2. Account Ownership
FSAs are technically owned by your employer, and you can lose access to this account if you leave your job or are fired. This is one reason why many people don’t like to hide too much money here, especially if they don’t plan to stay with their employer for very long.
You do own your HSA, however, and can continue to contribute to yours as long as you have an eligible health insurance plan. You can use the funds whenever you want, even if you are no longer able to contribute. Additionally, you can choose which bank or company you want to open your HSA with. The best HSA providers allow you to do this invest your funds so your money can grow faster over time.
3. Annual contribution limits
Contribution limits for FSAs and HSAs vary over time. In 2023, you can contribute up to $3,050 to an FSA. HSA contribution limits depend on the type of health insurance plan you have. Those with an individual health insurance plan can contribute up to $3,850 in 2023, while those with a family plan can contribute up to $7,750. And adults 55 and older can add an extra $1,000 to those limits.
In both cases, your contributions are made with pre-tax dollars. This means they reduce your taxable income for the year. This could save you money on taxes versus keeping your medical savings in a savings account.

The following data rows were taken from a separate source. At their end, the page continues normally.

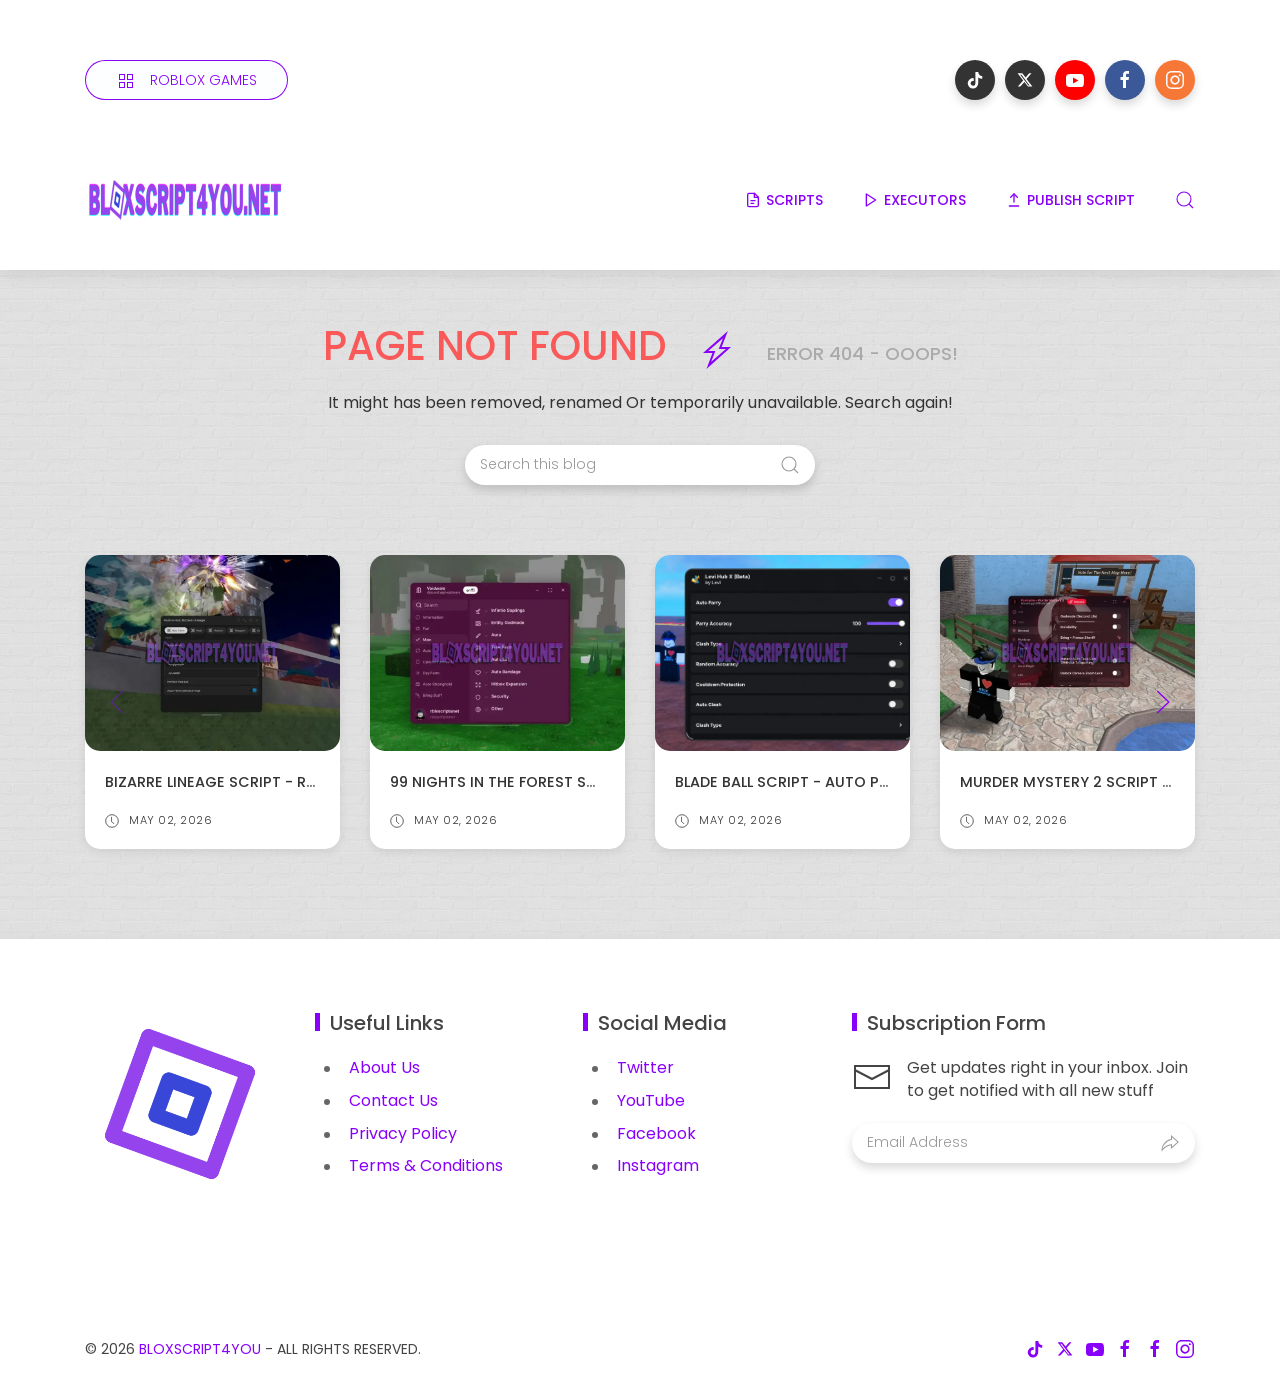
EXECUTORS (914, 200)
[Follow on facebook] (1125, 80)
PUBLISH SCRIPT (1070, 200)
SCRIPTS (784, 200)
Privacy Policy (403, 1133)
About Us (384, 1067)
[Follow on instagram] (1175, 80)
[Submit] (1170, 1143)
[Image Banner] (180, 1102)
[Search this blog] (640, 465)
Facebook (656, 1133)
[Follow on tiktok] (975, 80)
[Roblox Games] (186, 80)
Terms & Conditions (426, 1165)
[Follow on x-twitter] (1025, 80)
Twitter (645, 1067)
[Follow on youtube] (1075, 80)
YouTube (651, 1100)
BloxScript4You (200, 1349)
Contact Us (393, 1100)
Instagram (658, 1165)
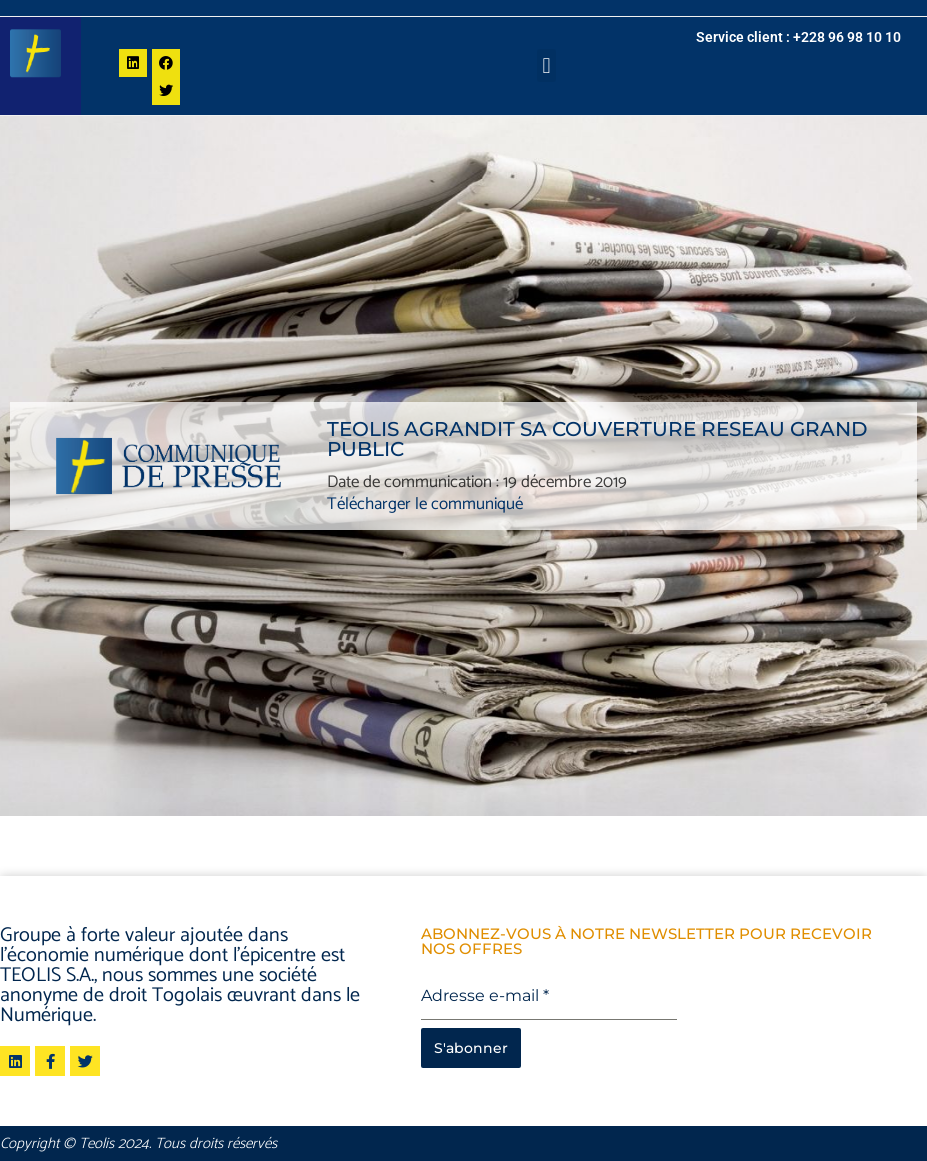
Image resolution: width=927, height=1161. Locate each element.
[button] (546, 65)
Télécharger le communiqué (425, 504)
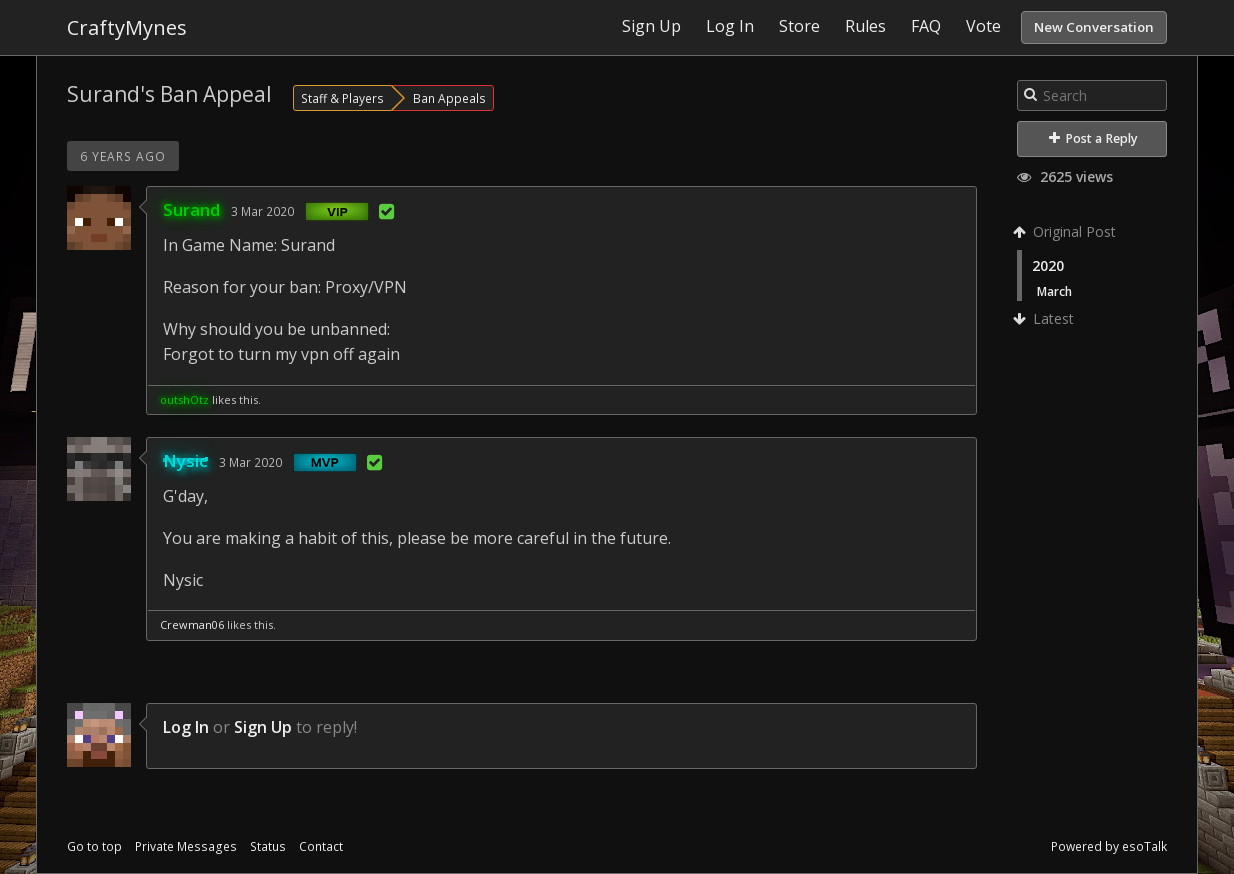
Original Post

Also, if you use the money for medical bills, you won’t pay any taxes at all.
4. Rollovers
HSAs are the best choice for long-term savings because you can roll over unused funds from one year to the next without any problems. Some people also use these accounts as an alternative to a traditional retirement account because they can leave their savings there and enjoy the tax benefits the account provides for as long as they like.
FSA funds often expire at the end of the year, but this varies by plan. Some employers may allow employees to roll over up to $500 to the next year or give you an additional 2.5 months to use any remaining funds. But they are not legally obligated to provide these options.
5. General flexibility
HSAs are significantly more flexible for most people, which is why they are more popular. In addition to allowing rollovers, these accounts also allow you to make non-medical withdrawals. However, you will pay tax on these, plus a 20% cancellation fee if you are under 65.
But ultimately, it’s up to you to decide which account makes the most sense for you. And you can even use both if you meet the qualification requirements for them. Just remember to be aware of the rules for each one so you don’t get any surprises.